(LUIS CARO FIGUEROA - PARÍS - 18.50 H) - Hoy, domingo 13 de diciembre, se cumple un mes exacto de los atentados de París, que dejaron 130 muertos, 352 heridos y una herida profunda en un país que, aún hoy, sigue envuelto en una atmósfera de temor generalizado.
90 de aquellos muertos se produjeron en el ataque suicida a la sala Bataclan, ubicada en el 11º arrondissement de la capital francesa, en pleno Boulevard Voltaire.
Esta tarde he visitado este lugar, hoy convertido en una especie de catedral del dolor, en donde todavía arden las velas y ondean las banderas que miles de ciudadanos de todo el mundo han colocado a ambos lados del boulevard para homenajear a los muertos.
El anuncio de que el Ayuntamiento parisino iba a levantar las flores, los carteles y las banderas para llevárselos a otro lado, precipitó mi visita a este improvisado monumento a la memoria, cuya particular arquitectura no impide que se haya convertido en un símbolo, no ya del dolor, sino de la expresión espontánea y libre de una sociedad que, para enviar al mundo nuevos mensajes de tolerancia, no ha dudado en desafiar las restricciones a las libertades impuestas por el gobierno a través del estado de urgencia.

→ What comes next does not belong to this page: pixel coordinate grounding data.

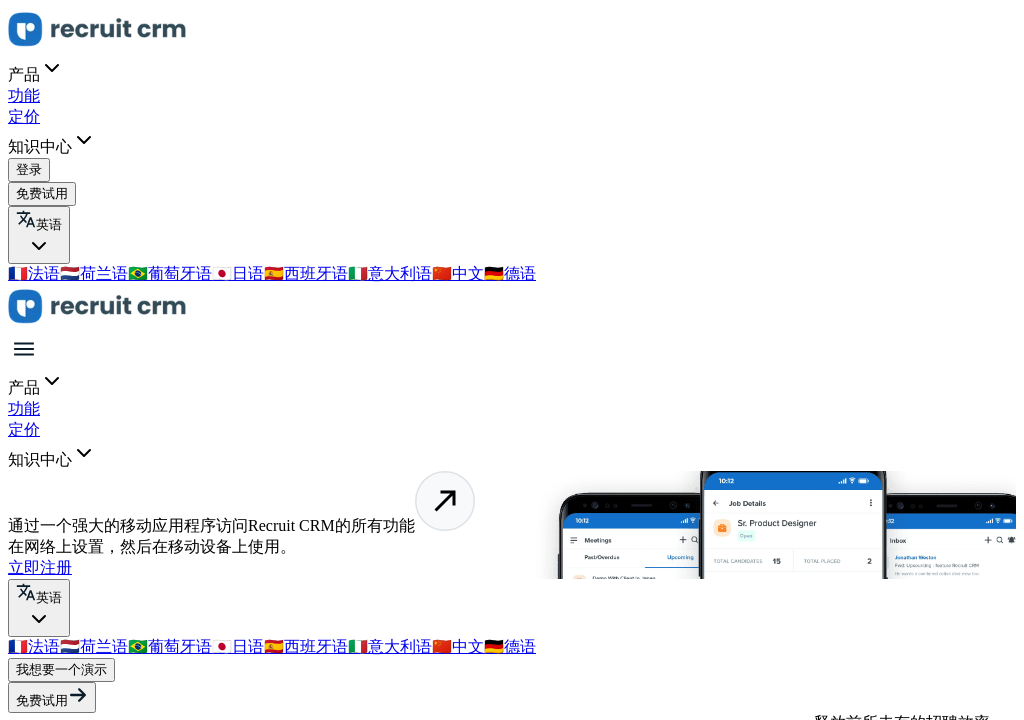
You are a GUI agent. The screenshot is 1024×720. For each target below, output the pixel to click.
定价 (24, 116)
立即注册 (40, 567)
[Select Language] (39, 235)
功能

Solo un policía que controlaba el cruce peatonal y que detenía, según fuese necesario, el tráfico de vehículos que venía del norte, para que los dolientes pudiéramos colocarnos frente a las vallas del Bataclan, daba voces a los transeúntes. Todo lo demás era silencio. Los coches pasaban sin acelerar ni hacer sonar sus bocinas. De vez en cuando se escuchaba el chasquido de una cámara réflex, pero poco más.

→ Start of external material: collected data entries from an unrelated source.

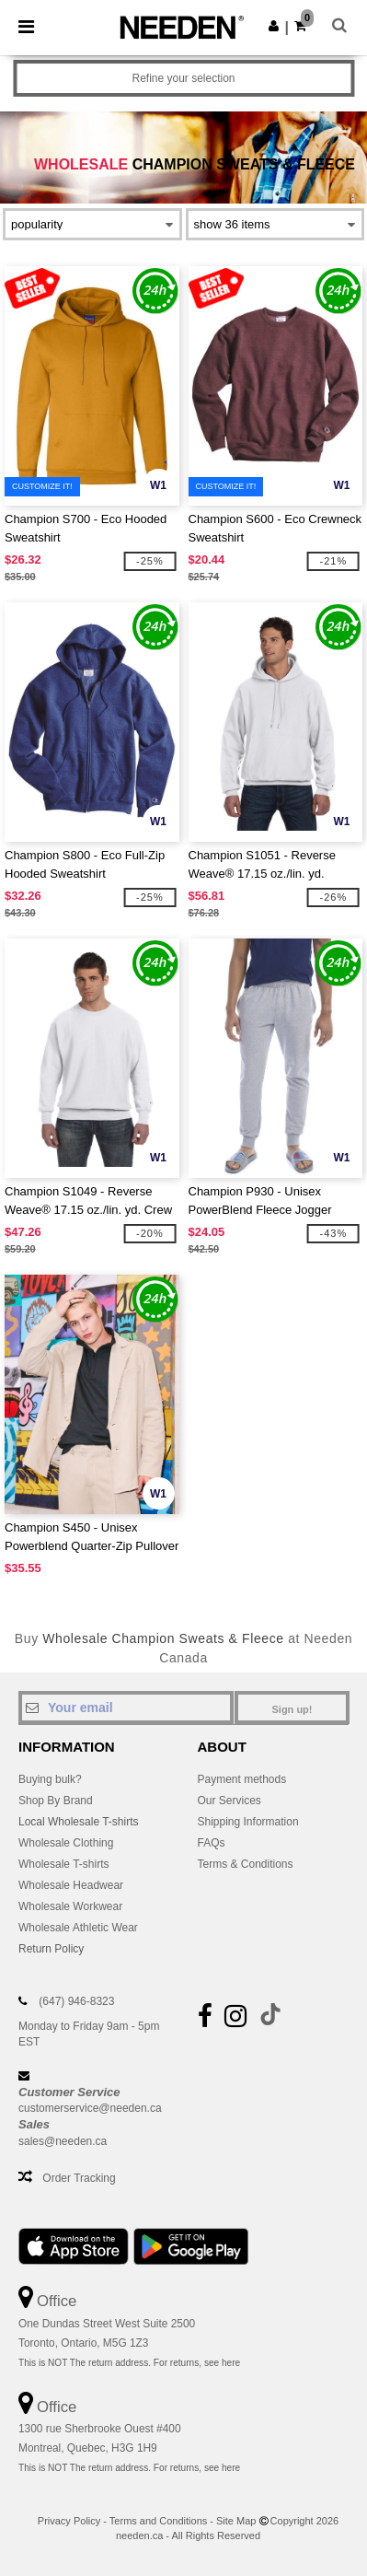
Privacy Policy (69, 2520)
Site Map (236, 2520)
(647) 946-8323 (76, 2001)
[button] (274, 25)
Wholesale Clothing (65, 1842)
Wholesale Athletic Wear (78, 1927)
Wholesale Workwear (70, 1906)
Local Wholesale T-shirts (78, 1821)
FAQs (211, 1842)
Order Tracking (78, 2178)
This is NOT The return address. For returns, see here (129, 2363)
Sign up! (292, 1709)
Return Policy (51, 1948)
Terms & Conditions (245, 1864)
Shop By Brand (55, 1800)
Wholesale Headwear (70, 1885)
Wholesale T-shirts (63, 1864)
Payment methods (242, 1779)
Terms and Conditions (158, 2520)
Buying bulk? (50, 1779)
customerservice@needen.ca (90, 2108)
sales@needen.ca (62, 2141)
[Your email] (126, 1707)
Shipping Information (248, 1821)
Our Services (229, 1800)
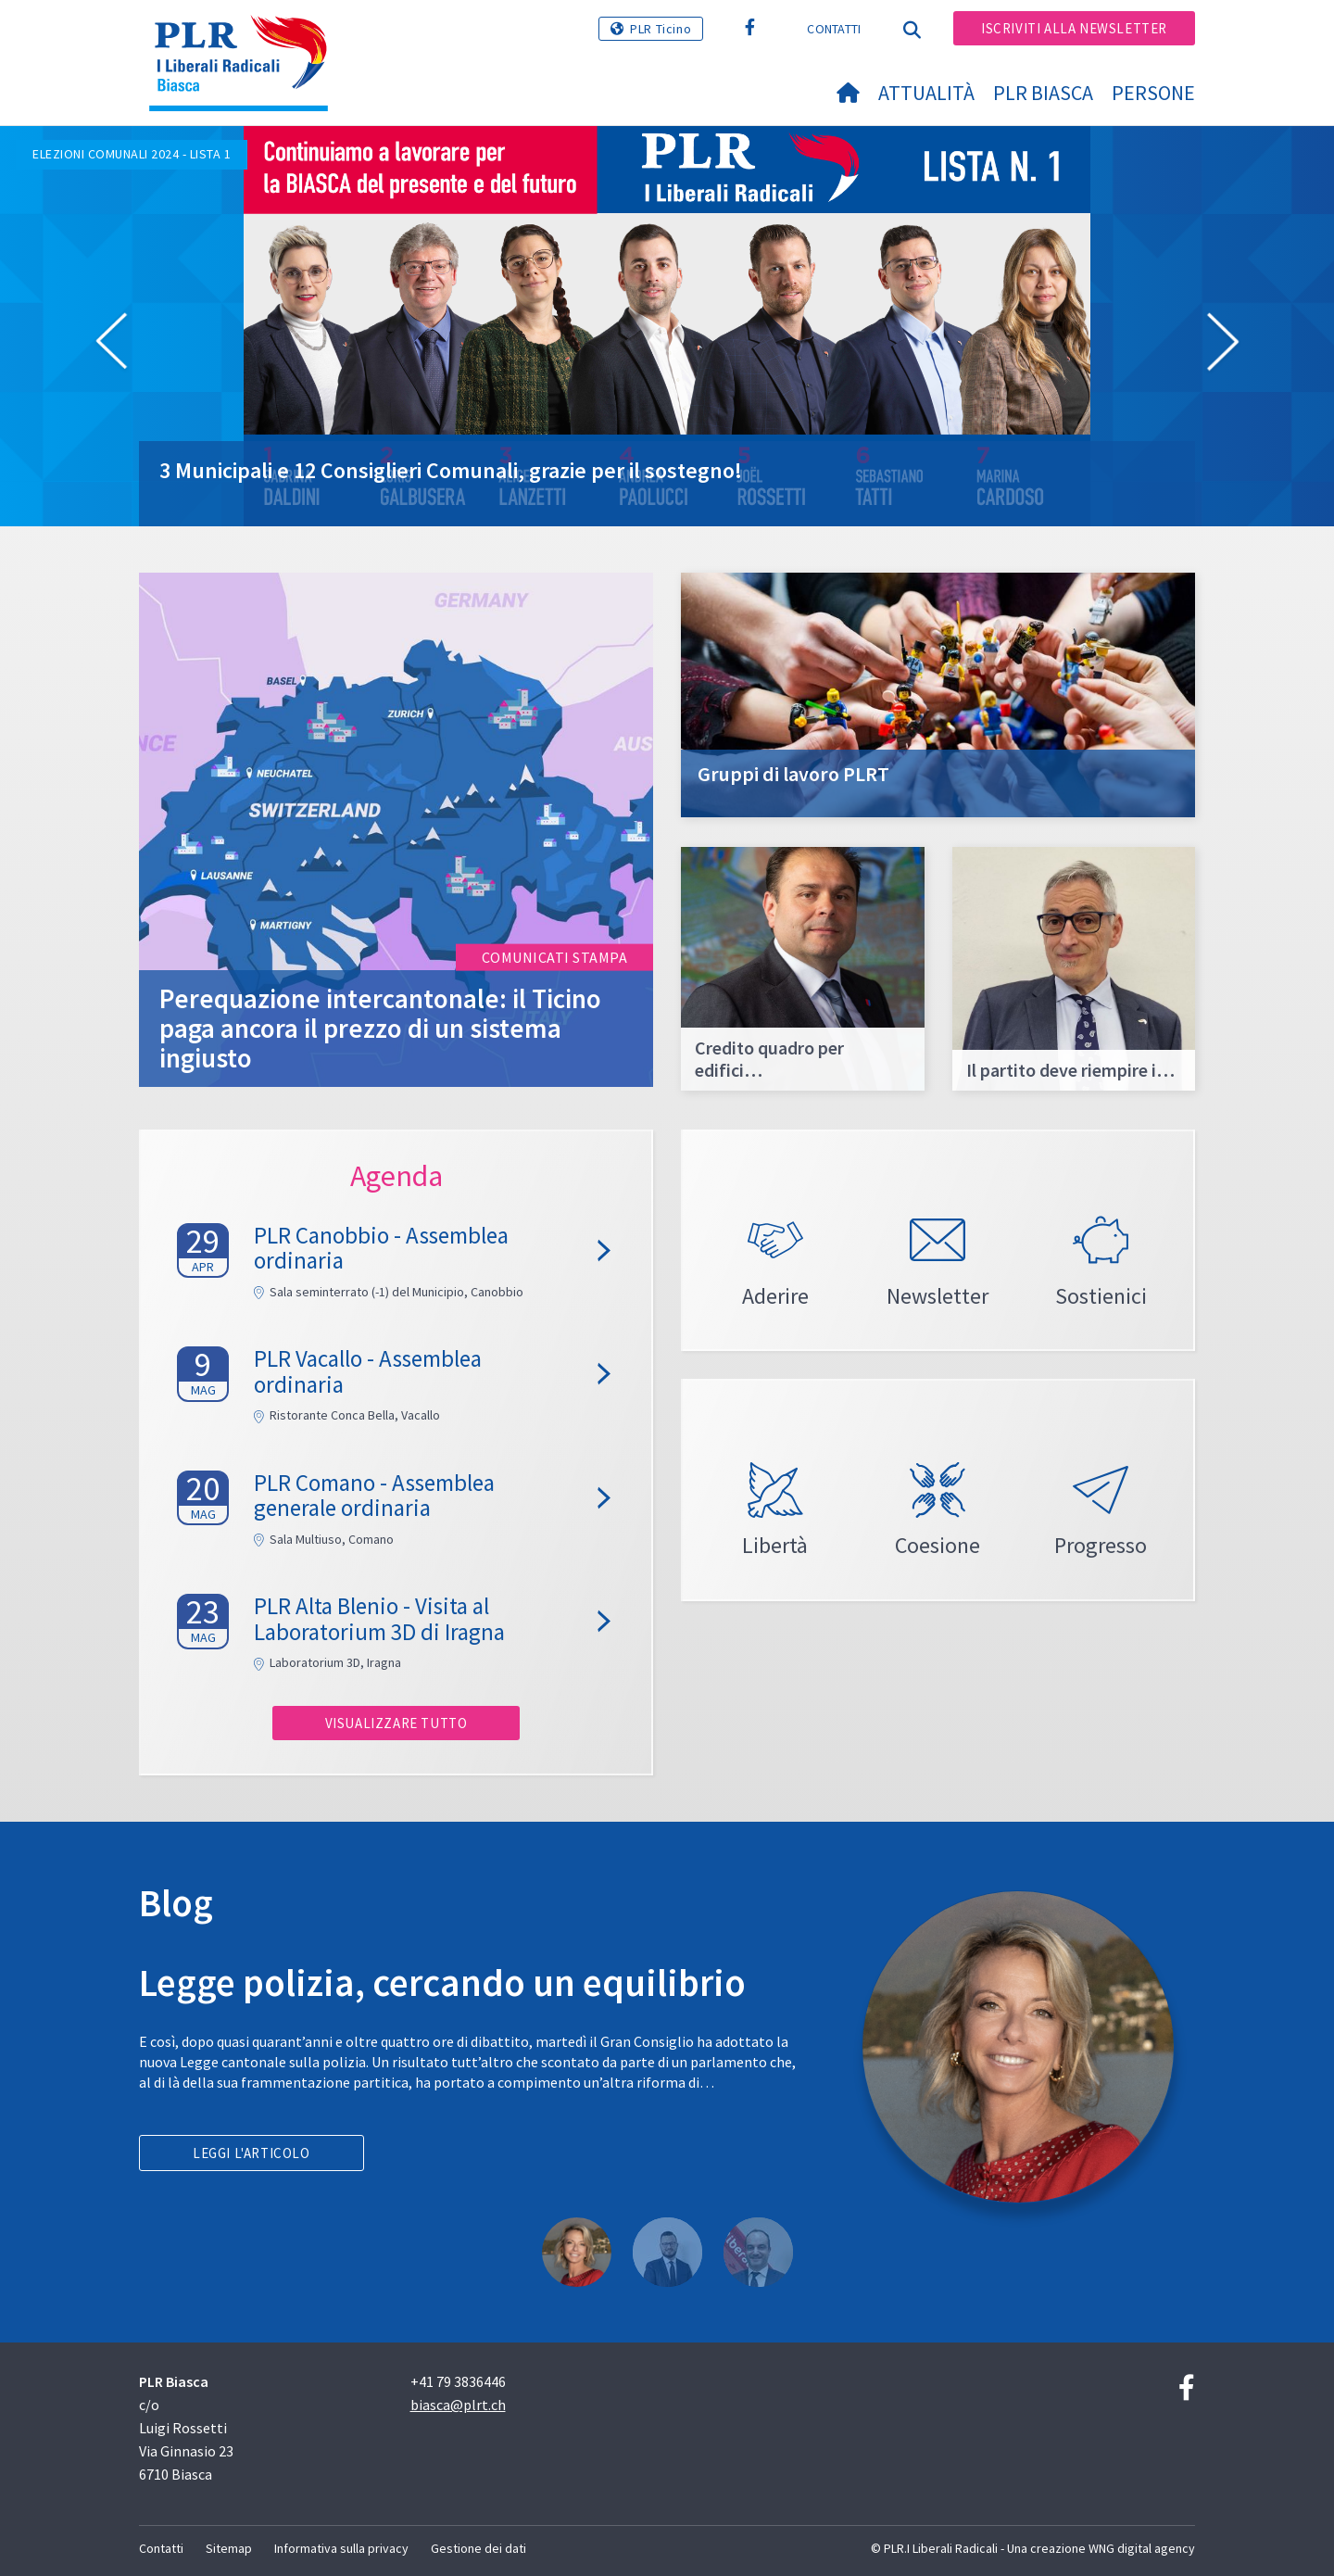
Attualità (926, 93)
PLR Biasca (1043, 93)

En ese momento me pareció imposible que en este lugar tan particular se pudiera alguna vez volver a bailar, a hacer un concierto o un espectáculo cualquiera. La historia ya está escrita en los muros de este viejo edificio, construido en 1864, que fue escenario de las brillantes actuaciones de un joven Maurice Chevalier.
A pesar de que sus propietarios han anunciado que volverán a reabrir la sala a finales del año próximo, tengo la impresión de que el Bataclan tiene un claro destino de santuario, en donde cualquiera, de la nacionalidad y religión que sea, puede abstraer el espíritu de todo lo terreno para dedicarse a la meditación o a la contemplación.
En ese interminable tapiz de flores he hallado mensajes conmovedores, escritos en lenguas muy variadas. Espero que el Ayuntamiento, si finalmente decide levantar todo aquello, conserve estos mensajes y los publique para que todo el mundo pueda leerlos. Y espero también que este lugar tan particularmente impresionante se convierta en un espacio de encuentro y de intercambio intercomunitario con un solo objetivo: la unidad de los pueblos por la paz.